One of the sidebars mentions that: "The production system in question is almost certainly a schizophrenic box of compromises brought about through poor decision-making, unaddressed technical debt, design-by-committee, and impossible timelines and budgets. This is not a system that any single rational human being on the team would’ve chosen to build if permitted to do so alone. Trying to assert ownership over an environment like that is just begging to get your shit rocked."
That’s basically every company and every system ever. Things are always in a state of flux, constantly being worked on. People come and go, priorities change and technologies evolve.
> Also some systems have no clear ownership, so nobody has an incentive to fix them.
It’s even worse when the system isn’t business-critical: a reporting service, a manual intervention tool, something that quietly supports a process. When it fails, everyone is affected, but no one is accountable.

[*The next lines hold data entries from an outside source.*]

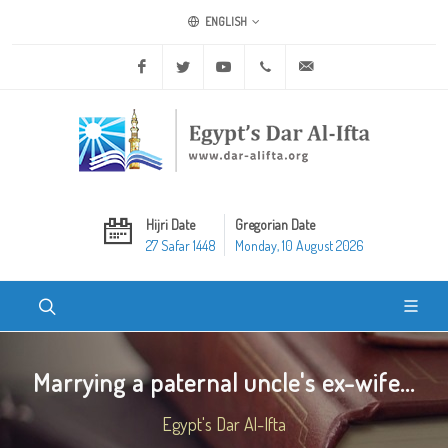
ENGLISH
Facebook
Twitter
Youtube
+20 2 25970400
ask@dar-alifta.org
Hijri Date
Gregorian Date
27 Safar 1448
Monday, 10 August 2026
Marrying a paternal uncle's ex-wife...
Egypt's Dar Al-Ifta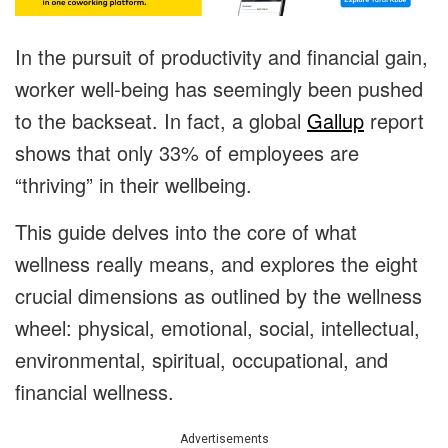
In the pursuit of productivity and financial gain,
worker well-being has seemingly been pushed
to the backseat. In fact, a global
Gallup
report
shows that only 33% of employees are
“thriving” in their wellbeing.
This guide delves into the core of what
wellness really means, and explores the eight
crucial dimensions as outlined by the wellness
wheel: physical, emotional, social, intellectual,
environmental, spiritual, occupational, and
financial wellness.
Advertisements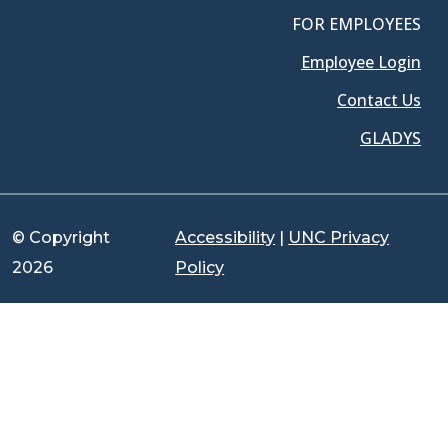
FOR EMPLOYEES
Employee Login
Contact Us
GLADYS
© Copyright
Accessibility
|
UNC Privacy
2026
Policy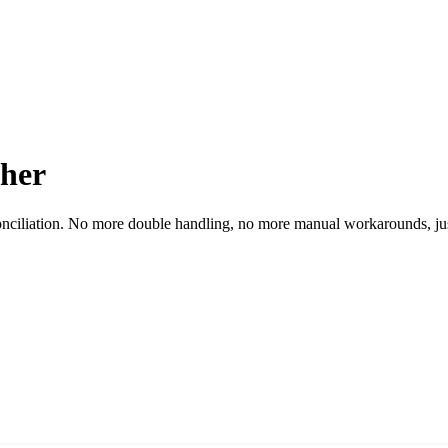
ther
conciliation. No more double handling, no more manual workarounds, ju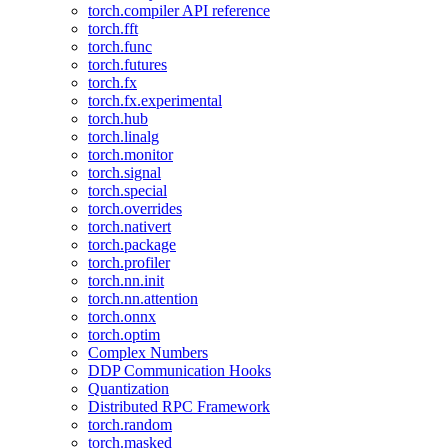
torch.compiler API reference
torch.fft
torch.func
torch.futures
torch.fx
torch.fx.experimental
torch.hub
torch.linalg
torch.monitor
torch.signal
torch.special
torch.overrides
torch.nativert
torch.package
torch.profiler
torch.nn.init
torch.nn.attention
torch.onnx
torch.optim
Complex Numbers
DDP Communication Hooks
Quantization
Distributed RPC Framework
torch.random
torch.masked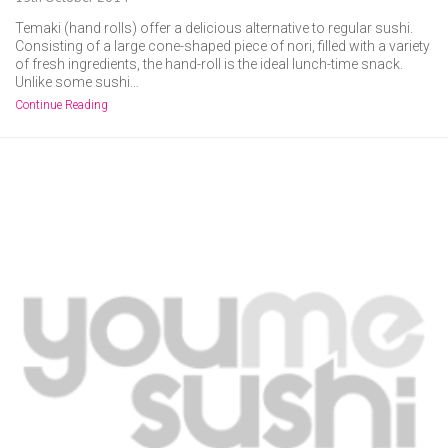
Temaki (hand rolls) offer a delicious alternative to regular sushi.
Consisting of a large cone-shaped piece of nori, filled with a variety
of fresh ingredients, the hand-roll is the ideal lunch-time snack.
Unlike some sushi…
Continue Reading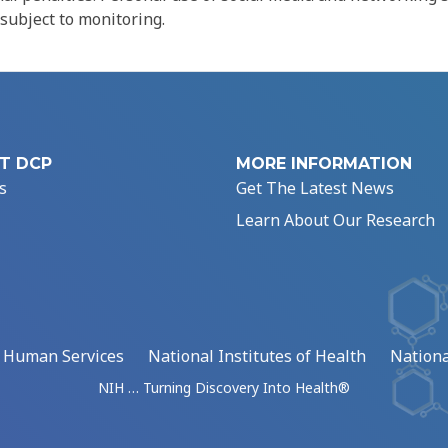
 subject to monitoring.
T DCP
MORE INFORMATION
s
Get The Latest News
Learn About Our Research
d Human Services
National Institutes of Health
Nationa
NIH … Turning Discovery Into Health®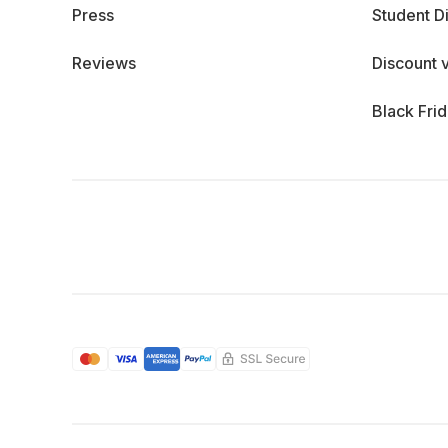
Press
Student D
Reviews
Discount 
Black Fri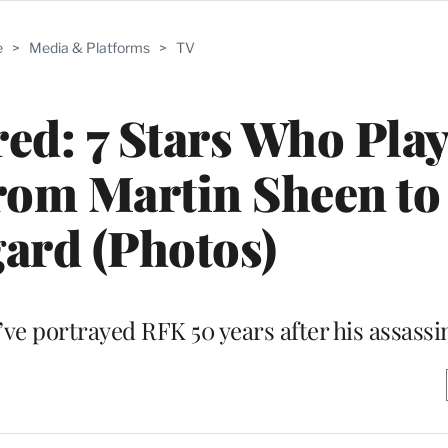
e
>
Media & Platforms
>
TV
d: 7 Stars Who Pla
om Martin Sheen to
ard (Photos)
’ve portrayed RFK 50 years after his assassi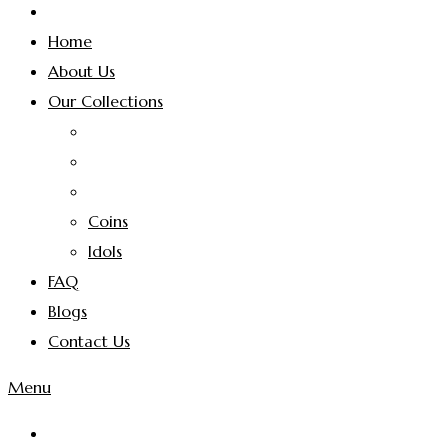
Home
About Us
Our Collections
Coins
Idols
FAQ
Blogs
Contact Us
Menu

Ironically, these are often legacy systems that have been rock-solid for years — so reliable they’re forgotten… until they break.
I feel for you, I’ve also suffered through this a lot over the years, and am finally at the stage of career and wisdom to start pushing back on the quality that I can’t control and ensuring that others are equally as accountable for their mess.

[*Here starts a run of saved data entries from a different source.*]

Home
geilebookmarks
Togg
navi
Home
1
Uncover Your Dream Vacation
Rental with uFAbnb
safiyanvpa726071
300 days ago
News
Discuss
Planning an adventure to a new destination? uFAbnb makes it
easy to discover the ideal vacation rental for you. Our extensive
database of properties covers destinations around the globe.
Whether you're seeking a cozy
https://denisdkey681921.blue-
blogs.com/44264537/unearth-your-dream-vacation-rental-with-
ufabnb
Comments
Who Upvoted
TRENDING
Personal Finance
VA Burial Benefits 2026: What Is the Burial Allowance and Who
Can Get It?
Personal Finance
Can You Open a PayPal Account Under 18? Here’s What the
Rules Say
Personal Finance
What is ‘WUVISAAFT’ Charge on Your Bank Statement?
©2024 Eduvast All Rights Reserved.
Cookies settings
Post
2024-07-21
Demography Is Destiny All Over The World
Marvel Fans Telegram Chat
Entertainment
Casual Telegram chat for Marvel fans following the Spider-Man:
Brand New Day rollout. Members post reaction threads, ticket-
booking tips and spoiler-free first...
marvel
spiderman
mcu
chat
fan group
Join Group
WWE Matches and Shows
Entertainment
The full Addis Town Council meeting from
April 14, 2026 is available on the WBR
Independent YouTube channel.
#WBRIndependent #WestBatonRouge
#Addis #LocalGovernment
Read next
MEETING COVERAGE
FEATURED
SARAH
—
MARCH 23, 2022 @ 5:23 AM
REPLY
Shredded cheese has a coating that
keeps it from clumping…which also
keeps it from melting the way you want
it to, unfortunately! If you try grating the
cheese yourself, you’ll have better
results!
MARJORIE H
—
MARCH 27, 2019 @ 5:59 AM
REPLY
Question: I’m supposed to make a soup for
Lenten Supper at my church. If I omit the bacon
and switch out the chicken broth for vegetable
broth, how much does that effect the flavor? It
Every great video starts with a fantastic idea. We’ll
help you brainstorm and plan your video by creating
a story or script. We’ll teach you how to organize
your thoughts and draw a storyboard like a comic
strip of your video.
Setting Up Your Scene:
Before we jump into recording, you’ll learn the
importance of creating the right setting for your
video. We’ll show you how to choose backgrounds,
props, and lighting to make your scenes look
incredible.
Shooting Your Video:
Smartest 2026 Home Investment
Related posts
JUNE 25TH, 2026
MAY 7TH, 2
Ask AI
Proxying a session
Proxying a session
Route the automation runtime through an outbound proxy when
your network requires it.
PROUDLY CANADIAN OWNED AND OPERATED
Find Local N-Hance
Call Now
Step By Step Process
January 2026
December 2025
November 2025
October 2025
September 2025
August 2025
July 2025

For one particular occasion , once we took blame out of the equation (at least within the engineering team) and started doing Post Incident Reports, the incentives finally became clear for the business as we were able to compile a list of recurrent issues during every issue, calculate a financial loss and present it for inspection each and every time they either began a witch hunt for downtime or refused to allocate time to backlog. Small wins.
I've been on call for almost 20 years. If a system is crashing often and disturbing your sleep but is not being prioritized to get fixed, then stop answering the calls. If it was important last night then it's still important this morning.

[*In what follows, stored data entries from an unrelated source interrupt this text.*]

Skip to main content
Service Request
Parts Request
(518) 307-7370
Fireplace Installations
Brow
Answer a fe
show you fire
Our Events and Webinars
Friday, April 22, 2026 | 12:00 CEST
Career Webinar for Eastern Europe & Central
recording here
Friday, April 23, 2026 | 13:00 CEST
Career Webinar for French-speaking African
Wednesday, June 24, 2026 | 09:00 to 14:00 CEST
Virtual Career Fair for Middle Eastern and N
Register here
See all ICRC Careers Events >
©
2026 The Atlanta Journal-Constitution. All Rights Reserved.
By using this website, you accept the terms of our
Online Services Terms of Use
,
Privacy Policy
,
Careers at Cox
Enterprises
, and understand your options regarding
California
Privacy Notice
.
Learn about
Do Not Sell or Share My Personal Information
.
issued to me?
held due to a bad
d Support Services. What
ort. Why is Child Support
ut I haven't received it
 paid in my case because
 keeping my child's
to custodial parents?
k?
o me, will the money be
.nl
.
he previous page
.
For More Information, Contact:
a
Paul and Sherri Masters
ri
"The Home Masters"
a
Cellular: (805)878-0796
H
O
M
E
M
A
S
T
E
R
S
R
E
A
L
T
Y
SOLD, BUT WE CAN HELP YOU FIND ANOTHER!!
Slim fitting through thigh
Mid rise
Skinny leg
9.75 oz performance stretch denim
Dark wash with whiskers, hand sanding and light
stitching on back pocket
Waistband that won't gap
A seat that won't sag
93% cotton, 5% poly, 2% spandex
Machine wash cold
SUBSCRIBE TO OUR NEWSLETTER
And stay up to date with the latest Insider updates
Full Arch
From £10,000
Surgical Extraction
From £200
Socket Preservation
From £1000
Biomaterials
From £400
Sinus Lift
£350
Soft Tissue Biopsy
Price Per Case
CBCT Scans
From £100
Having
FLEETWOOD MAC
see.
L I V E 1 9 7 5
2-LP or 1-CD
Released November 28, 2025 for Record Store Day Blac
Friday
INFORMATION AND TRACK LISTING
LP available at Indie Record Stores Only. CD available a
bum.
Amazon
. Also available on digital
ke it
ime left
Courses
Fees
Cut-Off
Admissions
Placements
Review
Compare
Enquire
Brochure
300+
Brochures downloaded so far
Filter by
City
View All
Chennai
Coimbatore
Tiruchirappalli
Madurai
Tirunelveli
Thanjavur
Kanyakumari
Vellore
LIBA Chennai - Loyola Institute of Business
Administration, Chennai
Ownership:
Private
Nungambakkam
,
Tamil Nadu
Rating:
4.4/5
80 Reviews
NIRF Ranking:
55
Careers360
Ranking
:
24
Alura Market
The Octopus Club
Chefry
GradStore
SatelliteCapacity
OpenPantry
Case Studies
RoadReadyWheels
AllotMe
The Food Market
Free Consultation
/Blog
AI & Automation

Be vocal and say "I will no longer respond when system XYZ goes down unless serious efforts are made to fix it."
If you get push back explain that you will also call the person telling you it's not important enough to fix each time it pages, and be willing to do so. What can they say?
So your solution is just "Get fired"?
If your case is valid you won't get fired for standing up for yourself. You might take some political damage but the guy willing to waste your sleep time was going to lay you off/betray you anyway.
> You won't get fired for standing up for yourself.
Yes you will, or can. "At will" employment in the US.